Activity: Below are some records; return each one exactly as written.

Input:
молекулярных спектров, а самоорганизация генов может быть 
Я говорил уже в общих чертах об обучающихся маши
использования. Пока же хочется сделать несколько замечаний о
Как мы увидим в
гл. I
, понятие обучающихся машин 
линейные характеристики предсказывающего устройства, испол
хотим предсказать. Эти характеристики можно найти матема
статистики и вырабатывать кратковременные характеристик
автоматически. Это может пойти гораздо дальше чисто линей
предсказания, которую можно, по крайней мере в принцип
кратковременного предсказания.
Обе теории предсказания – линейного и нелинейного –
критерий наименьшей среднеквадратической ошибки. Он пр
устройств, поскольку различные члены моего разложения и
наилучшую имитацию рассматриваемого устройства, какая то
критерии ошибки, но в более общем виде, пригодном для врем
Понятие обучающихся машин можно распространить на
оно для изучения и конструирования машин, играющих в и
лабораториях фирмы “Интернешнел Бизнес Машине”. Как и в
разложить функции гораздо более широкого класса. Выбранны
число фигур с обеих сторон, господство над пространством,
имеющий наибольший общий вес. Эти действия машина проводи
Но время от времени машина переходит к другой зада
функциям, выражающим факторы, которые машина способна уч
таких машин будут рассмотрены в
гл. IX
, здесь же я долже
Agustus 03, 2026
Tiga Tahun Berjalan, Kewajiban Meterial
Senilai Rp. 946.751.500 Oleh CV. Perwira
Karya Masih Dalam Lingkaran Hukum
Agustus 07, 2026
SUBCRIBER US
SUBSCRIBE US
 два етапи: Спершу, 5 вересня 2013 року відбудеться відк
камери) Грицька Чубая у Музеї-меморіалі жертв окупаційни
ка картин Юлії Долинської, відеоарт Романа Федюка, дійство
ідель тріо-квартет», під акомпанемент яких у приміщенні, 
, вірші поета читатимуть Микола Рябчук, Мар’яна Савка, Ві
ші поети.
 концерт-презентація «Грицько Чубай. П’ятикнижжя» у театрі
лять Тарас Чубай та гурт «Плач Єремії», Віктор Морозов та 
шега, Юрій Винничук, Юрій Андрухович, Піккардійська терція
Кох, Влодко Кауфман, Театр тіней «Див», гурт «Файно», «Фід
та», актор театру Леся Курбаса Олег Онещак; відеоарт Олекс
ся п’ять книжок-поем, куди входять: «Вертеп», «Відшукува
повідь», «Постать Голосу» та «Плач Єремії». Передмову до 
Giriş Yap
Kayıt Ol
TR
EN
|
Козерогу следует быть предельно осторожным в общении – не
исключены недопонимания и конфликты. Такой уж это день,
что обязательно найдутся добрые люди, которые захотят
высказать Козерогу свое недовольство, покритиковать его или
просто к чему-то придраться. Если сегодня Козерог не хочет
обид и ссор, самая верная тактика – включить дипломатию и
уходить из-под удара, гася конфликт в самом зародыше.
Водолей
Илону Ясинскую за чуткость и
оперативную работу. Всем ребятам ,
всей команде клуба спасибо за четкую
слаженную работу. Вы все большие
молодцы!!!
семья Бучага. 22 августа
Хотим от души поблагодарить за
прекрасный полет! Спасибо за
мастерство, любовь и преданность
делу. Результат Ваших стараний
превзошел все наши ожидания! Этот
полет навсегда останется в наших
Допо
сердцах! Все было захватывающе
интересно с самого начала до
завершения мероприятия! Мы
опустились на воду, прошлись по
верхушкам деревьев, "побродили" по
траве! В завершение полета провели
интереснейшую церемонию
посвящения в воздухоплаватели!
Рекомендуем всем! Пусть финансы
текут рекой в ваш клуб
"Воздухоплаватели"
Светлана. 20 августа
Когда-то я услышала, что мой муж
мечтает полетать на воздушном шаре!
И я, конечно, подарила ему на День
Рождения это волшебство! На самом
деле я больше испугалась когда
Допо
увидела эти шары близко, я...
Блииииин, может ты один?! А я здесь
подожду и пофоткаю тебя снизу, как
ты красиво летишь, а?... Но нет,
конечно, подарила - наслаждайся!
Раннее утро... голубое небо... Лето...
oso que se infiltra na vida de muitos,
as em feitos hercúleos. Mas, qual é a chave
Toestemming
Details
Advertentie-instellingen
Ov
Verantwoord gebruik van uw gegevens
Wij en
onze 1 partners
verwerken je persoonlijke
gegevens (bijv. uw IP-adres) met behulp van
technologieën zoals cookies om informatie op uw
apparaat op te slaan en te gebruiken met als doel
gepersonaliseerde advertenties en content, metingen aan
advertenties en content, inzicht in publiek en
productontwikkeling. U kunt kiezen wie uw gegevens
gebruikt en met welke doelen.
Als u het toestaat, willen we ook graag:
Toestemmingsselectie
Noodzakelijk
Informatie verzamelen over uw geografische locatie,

Answer to the exercise:
молекулярных спектров, а самоорганизация генов может быть 
Я говорил уже в общих чертах об обучающихся маши
использования. Пока же хочется сделать несколько замечаний о
Как мы увидим в
гл. I
, понятие обучающихся машин 
линейные характеристики предсказывающего устройства, испол
хотим предсказать. Эти характеристики можно найти матема
статистики и вырабатывать кратковременные характеристик
автоматически. Это может пойти гораздо дальше чисто линей
предсказания, которую можно, по крайней мере в принцип
кратковременного предсказания.
Обе теории предсказания – линейного и нелинейного –
критерий наименьшей среднеквадратической ошибки. Он пр
устройств, поскольку различные члены моего разложения и
наилучшую имитацию рассматриваемого устройства, какая то
критерии ошибки, но в более общем виде, пригодном для врем
Понятие обучающихся машин можно распространить на
оно для изучения и конструирования машин, играющих в и
лабораториях фирмы “Интернешнел Бизнес Машине”. Как и в
разложить функции гораздо более широкого класса. Выбранны
число фигур с обеих сторон, господство над пространством,
имеющий наибольший общий вес. Эти действия машина проводи
Но время от времени машина переходит к другой зада
функциям, выражающим факторы, которые машина способна уч
таких машин будут рассмотрены в
гл. IX
, здесь же я долже
Agustus 03, 2026
Tiga Tahun Berjalan, Kewajiban Meterial
Senilai Rp. 946.751.500 Oleh CV. Perwira
Karya Masih Dalam Lingkaran Hukum
Agustus 07, 2026
SUBCRIBER US
SUBSCRIBE US
 два етапи: Спершу, 5 вересня 2013 року відбудеться відк
камери) Грицька Чубая у Музеї-меморіалі жертв окупаційни
ка картин Юлії Долинської, відеоарт Романа Федюка, дійство
ідель тріо-квартет», під акомпанемент яких у приміщенні, 
, вірші поета читатимуть Микола Рябчук, Мар’яна Савка, Ві
ші поети.
 концерт-презентація «Грицько Чубай. П’ятикнижжя» у театрі
лять Тарас Чубай та гурт «Плач Єремії», Віктор Морозов та 
шега, Юрій Винничук, Юрій Андрухович, Піккардійська терція
Кох, Влодко Кауфман, Театр тіней «Див», гурт «Файно», «Фід
та», актор театру Леся Курбаса Олег Онещак; відеоарт Олекс
ся п’ять книжок-поем, куди входять: «Вертеп», «Відшукува
повідь», «Постать Голосу» та «Плач Єремії». Передмову до 
Giriş Yap
Kayıt Ol
TR
EN
|
Козерогу следует быть предельно осторожным в общении – не
исключены недопонимания и конфликты. Такой уж это день,
что обязательно найдутся добрые люди, которые захотят
высказать Козерогу свое недовольство, покритиковать его или
просто к чему-то придраться. Если сегодня Козерог не хочет
обид и ссор, самая верная тактика – включить дипломатию и
уходить из-под удара, гася конфликт в самом зародыше.
Водолей
Илону Ясинскую за чуткость и
оперативную работу. Всем ребятам ,
всей команде клуба спасибо за четкую
слаженную работу. Вы все большие
молодцы!!!
семья Бучага. 22 августа
Хотим от души поблагодарить за
прекрасный полет! Спасибо за
мастерство, любовь и преданность
делу. Результат Ваших стараний
превзошел все наши ожидания! Этот
полет навсегда останется в наших
Допо
сердцах! Все было захватывающе
интересно с самого начала до
завершения мероприятия! Мы
опустились на воду, прошлись по
верхушкам деревьев, "побродили" по
траве! В завершение полета провели
интереснейшую церемонию
посвящения в воздухоплаватели!
Рекомендуем всем! Пусть финансы
текут рекой в ваш клуб
"Воздухоплаватели"
Светлана. 20 августа
Когда-то я услышала, что мой муж
мечтает полетать на воздушном шаре!
И я, конечно, подарила ему на День
Рождения это волшебство! На самом
деле я больше испугалась когда
Допо
увидела эти шары близко, я...
Блииииин, может ты один?! А я здесь
подожду и пофоткаю тебя снизу, как
ты красиво летишь, а?... Но нет,
конечно, подарила - наслаждайся!
Раннее утро... голубое небо... Лето...
oso que se infiltra na vida de muitos,
as em feitos hercúleos. Mas, qual é a chave
Toestemming
Details
Advertentie-instellingen
Ov
Verantwoord gebruik van uw gegevens
Wij en
onze 1 partners
verwerken je persoonlijke
gegevens (bijv. uw IP-adres) met behulp van
technologieën zoals cookies om informatie op uw
apparaat op te slaan en te gebruiken met als doel
gepersonaliseerde advertenties en content, metingen aan
advertenties en content, inzicht in publiek en
productontwikkeling. U kunt kiezen wie uw gegevens
gebruikt en met welke doelen.
Als u het toestaat, willen we ook graag:
Toestemmingsselectie
Noodzakelijk
Informatie verzamelen over uw geografische locatie,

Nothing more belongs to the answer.